#### Given data

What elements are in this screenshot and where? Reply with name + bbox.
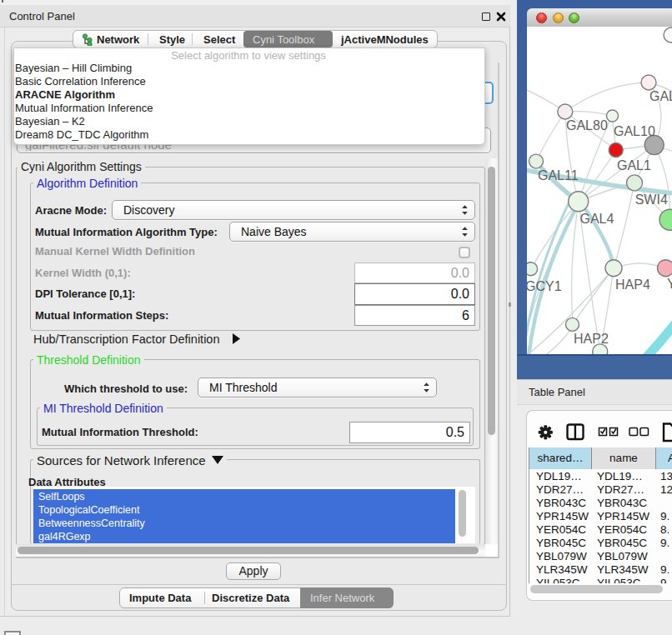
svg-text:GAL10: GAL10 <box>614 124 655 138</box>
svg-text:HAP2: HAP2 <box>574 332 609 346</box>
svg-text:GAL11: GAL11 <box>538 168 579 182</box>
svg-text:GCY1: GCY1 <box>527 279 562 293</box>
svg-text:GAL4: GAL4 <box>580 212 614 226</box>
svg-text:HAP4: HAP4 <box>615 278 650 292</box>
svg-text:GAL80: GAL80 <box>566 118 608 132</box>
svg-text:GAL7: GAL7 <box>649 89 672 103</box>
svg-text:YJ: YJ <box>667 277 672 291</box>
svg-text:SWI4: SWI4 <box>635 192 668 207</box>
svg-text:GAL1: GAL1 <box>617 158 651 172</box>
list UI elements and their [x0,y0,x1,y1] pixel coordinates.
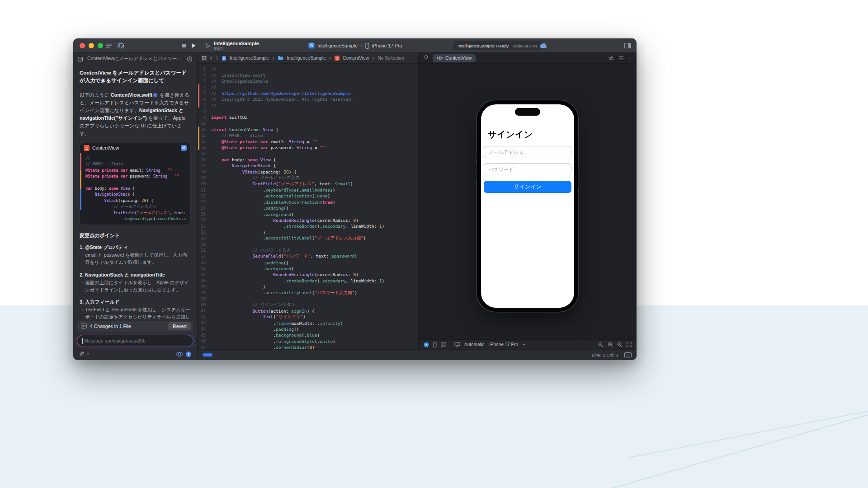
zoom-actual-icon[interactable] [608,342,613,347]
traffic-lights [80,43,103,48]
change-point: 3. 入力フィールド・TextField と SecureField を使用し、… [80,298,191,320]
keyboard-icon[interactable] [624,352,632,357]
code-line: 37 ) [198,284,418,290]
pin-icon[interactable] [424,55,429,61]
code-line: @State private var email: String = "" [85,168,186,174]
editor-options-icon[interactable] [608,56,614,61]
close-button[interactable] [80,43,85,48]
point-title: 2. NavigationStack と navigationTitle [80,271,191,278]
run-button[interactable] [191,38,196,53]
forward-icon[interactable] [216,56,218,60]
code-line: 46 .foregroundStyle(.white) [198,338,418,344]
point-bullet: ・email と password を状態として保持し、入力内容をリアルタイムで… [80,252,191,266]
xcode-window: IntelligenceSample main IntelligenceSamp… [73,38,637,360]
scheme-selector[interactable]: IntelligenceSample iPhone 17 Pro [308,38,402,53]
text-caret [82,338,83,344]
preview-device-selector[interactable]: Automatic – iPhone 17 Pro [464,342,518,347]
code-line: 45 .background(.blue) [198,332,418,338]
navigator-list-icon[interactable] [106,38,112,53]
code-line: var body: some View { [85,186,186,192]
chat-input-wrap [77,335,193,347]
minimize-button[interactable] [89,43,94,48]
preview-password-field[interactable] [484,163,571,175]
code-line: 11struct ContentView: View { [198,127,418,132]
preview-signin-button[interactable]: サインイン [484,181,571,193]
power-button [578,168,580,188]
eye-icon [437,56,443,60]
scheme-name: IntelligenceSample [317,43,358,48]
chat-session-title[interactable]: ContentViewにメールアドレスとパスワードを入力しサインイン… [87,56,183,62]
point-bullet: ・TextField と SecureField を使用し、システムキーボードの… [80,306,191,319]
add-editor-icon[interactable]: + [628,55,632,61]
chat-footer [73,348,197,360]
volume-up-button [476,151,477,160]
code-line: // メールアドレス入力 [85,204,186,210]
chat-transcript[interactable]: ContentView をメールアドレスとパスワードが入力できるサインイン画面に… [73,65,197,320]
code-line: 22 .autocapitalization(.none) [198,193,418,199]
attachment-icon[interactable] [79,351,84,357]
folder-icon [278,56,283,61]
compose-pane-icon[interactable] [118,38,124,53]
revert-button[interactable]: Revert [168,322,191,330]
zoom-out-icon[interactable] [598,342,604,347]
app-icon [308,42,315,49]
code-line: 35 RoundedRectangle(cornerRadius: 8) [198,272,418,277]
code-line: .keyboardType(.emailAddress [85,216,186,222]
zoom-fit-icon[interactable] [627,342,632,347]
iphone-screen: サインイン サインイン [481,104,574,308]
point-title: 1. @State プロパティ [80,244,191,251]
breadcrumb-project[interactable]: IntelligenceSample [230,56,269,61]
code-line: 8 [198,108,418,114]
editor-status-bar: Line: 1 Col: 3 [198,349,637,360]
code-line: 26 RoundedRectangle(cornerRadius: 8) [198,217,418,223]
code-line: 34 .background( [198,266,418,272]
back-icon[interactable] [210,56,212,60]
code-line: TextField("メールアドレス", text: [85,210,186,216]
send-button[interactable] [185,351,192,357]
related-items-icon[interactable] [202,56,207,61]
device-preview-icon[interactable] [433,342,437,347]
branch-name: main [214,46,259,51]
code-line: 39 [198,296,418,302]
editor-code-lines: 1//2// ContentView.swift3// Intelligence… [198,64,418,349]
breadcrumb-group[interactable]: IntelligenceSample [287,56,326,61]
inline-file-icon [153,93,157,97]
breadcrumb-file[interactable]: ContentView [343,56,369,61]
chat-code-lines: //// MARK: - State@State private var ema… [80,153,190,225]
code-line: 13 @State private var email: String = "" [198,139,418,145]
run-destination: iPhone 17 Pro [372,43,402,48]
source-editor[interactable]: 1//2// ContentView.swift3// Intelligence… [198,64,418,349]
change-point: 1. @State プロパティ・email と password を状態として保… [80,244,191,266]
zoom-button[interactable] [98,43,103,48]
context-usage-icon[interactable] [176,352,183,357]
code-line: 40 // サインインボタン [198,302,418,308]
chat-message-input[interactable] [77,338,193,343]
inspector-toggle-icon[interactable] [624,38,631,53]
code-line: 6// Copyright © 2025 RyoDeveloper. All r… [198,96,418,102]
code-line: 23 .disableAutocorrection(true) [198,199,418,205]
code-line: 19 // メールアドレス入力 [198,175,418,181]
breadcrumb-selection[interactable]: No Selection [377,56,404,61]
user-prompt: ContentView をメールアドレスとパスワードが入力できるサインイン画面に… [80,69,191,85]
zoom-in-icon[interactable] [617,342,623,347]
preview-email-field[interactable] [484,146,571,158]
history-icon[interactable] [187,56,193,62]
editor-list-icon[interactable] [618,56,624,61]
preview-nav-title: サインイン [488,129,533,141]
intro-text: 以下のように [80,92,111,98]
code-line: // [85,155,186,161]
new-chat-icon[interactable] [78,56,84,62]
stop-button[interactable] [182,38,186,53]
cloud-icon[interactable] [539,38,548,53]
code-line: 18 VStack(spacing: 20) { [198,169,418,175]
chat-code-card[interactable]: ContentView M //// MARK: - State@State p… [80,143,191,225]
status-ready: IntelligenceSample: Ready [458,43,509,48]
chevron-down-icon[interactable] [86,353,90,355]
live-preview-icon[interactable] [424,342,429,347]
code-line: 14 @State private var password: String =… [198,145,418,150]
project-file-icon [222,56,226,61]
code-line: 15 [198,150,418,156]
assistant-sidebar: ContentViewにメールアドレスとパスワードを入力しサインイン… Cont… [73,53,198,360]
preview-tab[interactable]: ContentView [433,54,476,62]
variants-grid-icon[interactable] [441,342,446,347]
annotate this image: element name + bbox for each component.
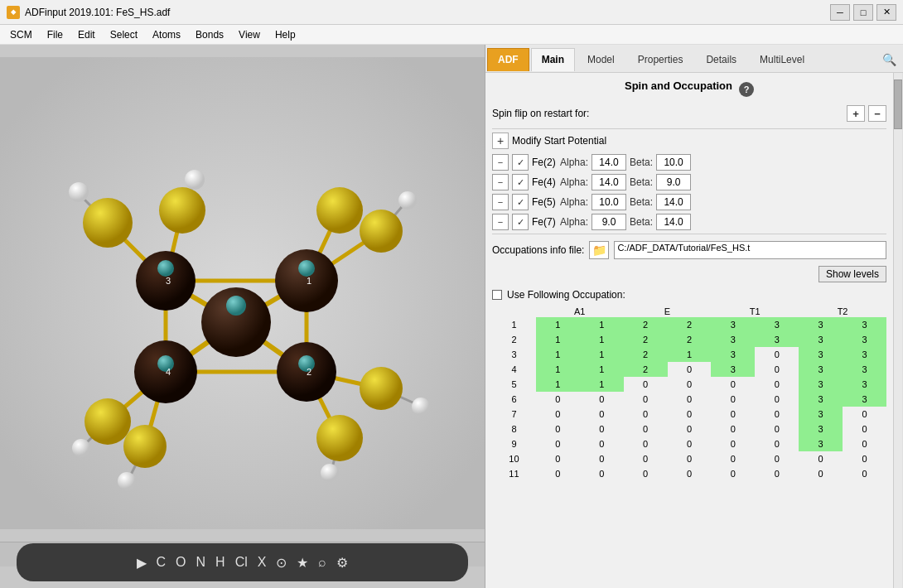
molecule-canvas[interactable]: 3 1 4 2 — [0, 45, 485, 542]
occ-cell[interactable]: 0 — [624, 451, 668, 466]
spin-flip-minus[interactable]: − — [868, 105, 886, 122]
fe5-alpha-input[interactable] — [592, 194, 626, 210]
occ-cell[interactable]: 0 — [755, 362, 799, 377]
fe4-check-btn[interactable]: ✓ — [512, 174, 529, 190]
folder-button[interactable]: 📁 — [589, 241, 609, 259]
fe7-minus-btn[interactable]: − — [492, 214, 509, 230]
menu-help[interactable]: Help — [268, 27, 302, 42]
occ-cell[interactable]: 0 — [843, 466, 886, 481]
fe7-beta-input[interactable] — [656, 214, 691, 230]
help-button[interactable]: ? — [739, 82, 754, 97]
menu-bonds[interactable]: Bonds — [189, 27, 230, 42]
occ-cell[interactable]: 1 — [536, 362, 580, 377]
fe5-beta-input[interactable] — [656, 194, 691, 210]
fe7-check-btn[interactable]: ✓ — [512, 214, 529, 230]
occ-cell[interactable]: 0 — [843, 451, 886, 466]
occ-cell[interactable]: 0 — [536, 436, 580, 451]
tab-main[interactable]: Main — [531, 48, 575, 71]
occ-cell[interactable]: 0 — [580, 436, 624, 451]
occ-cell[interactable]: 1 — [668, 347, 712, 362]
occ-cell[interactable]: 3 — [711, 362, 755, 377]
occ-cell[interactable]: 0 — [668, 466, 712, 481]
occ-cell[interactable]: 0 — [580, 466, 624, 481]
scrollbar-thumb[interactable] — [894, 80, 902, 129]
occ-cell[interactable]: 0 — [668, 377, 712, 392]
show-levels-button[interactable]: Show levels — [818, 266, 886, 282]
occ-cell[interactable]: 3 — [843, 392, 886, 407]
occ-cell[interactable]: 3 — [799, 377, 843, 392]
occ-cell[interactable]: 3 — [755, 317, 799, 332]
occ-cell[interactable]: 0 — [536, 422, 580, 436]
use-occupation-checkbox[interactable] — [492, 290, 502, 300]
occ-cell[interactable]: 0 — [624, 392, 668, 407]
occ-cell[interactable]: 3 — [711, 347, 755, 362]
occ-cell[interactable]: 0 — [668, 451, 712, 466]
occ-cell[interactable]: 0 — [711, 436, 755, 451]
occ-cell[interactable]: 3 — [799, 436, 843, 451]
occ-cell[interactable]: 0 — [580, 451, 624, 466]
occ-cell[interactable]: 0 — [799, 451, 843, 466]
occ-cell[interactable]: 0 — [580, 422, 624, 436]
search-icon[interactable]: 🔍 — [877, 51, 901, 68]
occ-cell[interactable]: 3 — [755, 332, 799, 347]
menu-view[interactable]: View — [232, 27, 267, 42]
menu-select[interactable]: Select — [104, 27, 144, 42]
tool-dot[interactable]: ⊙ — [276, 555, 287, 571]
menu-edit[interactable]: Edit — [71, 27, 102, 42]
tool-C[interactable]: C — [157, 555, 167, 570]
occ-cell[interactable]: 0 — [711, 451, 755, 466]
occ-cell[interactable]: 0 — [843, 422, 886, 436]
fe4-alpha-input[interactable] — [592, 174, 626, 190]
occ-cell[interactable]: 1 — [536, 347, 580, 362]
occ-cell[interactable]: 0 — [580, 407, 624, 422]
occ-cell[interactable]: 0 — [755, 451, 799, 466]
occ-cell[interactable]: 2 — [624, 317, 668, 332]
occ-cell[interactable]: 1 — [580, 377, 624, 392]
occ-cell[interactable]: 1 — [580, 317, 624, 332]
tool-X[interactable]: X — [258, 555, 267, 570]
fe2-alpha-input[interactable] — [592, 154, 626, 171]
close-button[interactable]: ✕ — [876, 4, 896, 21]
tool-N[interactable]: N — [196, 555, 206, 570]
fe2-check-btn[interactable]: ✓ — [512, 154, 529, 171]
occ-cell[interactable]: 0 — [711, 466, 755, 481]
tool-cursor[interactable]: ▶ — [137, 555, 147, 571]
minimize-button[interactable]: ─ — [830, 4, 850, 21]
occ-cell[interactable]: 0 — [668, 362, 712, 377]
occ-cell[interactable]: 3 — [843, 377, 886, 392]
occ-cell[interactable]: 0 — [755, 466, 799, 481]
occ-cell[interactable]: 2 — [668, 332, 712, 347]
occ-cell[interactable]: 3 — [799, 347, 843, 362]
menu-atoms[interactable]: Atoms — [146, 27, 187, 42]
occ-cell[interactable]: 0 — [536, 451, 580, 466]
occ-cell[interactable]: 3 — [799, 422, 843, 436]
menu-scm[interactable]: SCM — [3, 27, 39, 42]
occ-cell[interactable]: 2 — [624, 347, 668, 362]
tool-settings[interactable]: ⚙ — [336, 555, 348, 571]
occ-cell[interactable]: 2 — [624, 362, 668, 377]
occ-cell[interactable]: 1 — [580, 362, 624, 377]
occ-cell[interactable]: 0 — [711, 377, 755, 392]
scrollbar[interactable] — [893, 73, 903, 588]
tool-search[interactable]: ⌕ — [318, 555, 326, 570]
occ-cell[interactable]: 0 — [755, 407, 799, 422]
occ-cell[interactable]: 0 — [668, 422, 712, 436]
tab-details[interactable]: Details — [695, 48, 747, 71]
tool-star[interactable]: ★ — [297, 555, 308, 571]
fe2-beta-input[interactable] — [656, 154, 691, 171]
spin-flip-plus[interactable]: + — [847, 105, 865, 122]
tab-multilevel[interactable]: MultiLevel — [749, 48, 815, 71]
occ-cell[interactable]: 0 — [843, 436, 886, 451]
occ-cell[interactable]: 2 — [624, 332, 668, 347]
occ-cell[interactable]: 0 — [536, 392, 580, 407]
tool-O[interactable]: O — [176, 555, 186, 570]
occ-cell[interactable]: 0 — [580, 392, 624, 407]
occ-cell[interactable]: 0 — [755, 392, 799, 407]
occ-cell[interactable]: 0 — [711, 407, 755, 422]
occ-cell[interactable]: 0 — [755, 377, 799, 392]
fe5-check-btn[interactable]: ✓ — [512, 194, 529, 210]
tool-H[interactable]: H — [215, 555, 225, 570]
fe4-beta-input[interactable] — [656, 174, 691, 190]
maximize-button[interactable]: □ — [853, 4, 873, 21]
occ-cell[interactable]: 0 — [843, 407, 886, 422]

########

What is expected. Find the word "folder" in the records, and report each line that has it.

Reply to the exercise.
folder-icon [278,56,283,61]
folder-button[interactable]: 📁 — [589, 241, 609, 259]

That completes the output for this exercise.